Il faut donc instaurer une confiance réciproque entre celui qui contrôle et celui qui est contrôlé. Le premier doit s'assurer qu'il obtient de son système de mesure les informations indispensables à l'authentification de l'arme. Le second doit être certain que des informations sensibles ne fuiteront pas à cette occasion, par accident… ou non.
Un tel contrôle se fait soit en comparant les chiffres obtenus avec une grille type établie à partir d'une arme de référence choisie au hasard dans le lot d'un arsenal à contrôler. Soit en s'accordant à l'avance sur des seuils de radiation suffisants pour caractériser l'arme sans pour autant en dévoiler tous les secrets.
Dans un cas comme dans l'autre, ces informations de référence doivent être établies, stockées et elles peuvent elles-même contenir des données (trop) sensibles. Pour pallier ces risques, les systèmes de mesure doivent contenir des « barrières d'information ».
Moritz Kütt et Alexander Glaser, spécialisés dans ces sujets du contrôle des armements, ont conçu un prototype basé sur un vénérable Apple IIe tout à fait standard mais équipé tout de même de deux cartes d'extension (en open source).
Pourquoi un tel retour en arrière ? Tout simplement pour limiter sinon éviter tout risque de manipulations, malheureuses ou intentionnées. Un matériel plus contemporain pourrait receler un logiciel espion pour obtenir plus d'informations que nécessaire. En face, chez le contrôlé, on pourrait vouloir trafiquer les données envoyées en s'appuyant sur des failles du matériel informatique de mesure.

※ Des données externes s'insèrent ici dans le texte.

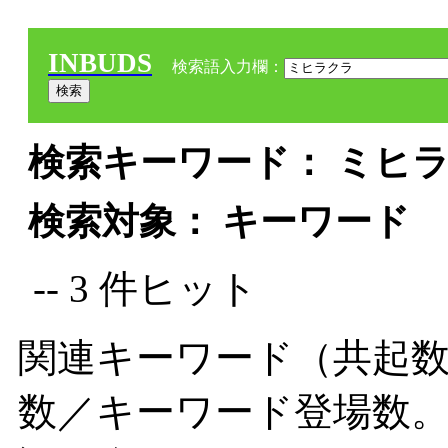
INBUDS
検索語入力欄：
検索キーワード： ミヒラ
検索対象： キーワード
-- 3 件ヒット
関連キーワード（共起数
数／キーワード登場数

Mais avec un Apple IIe, et plus spécialement son processeur 6502, les capacités de triche sont considérablement réduites voire inexistantes. L'architecture et le fonctionnement de la puce sont archi-connus et, à la date de sa conception, il n'est guère plausible qu'elle ait été pourvue de portes dérobées, de mécanismes cachés, et a fortiori dans l'optique d'être utilisés dans ce contexte de contrôles de démilitarisation.

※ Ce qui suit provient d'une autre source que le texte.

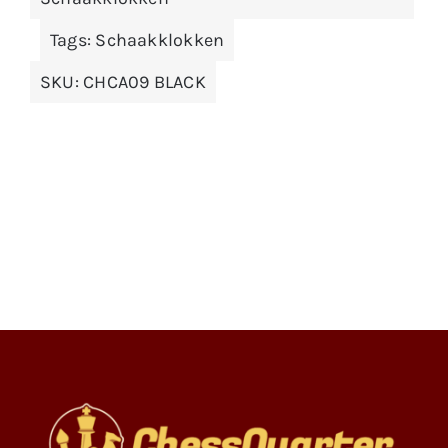
Tags:
Schaakklokken
SKU:
CHCA09 BLACK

En outre, ce processeur ne contient que 3 500 transistors (moins que n'en contient une ogive nucléaire) et ses capacités de traitement (1 MHz) n'en font pas un foudre de guerre s'il s'agit de se lancer dans des calculs complexes et cachés.
Moritz Kütt et Alexander Glaser ont constaté que cette plateforme était tout à fait apte à conduire ces tests d'une manière fiable, tout en instaurant un climat de confiance entre les parties impliquées.
Ils proposent d'aller plus loin en développant un ordinateur dédié à cette seule fonction de contrôle — donc plus dépouillé encore qu'un Apple IIe — et toujours avec le 6502 comme base. Ils disaient aussi vouloir réfléchir à des moyens de vérifier la provenance du 6502 utilisé pour s'assurer qu'il est bien d'époque. Ou le passer aux rayons X pour observer en détails s'il est bien conforme à un 6502 standard.
Mieux, ils envisageaient de se passer d'un stockage du programme en ROM au profit de cartes perforées pour garantir une totale transparence du code et sa préservation physique.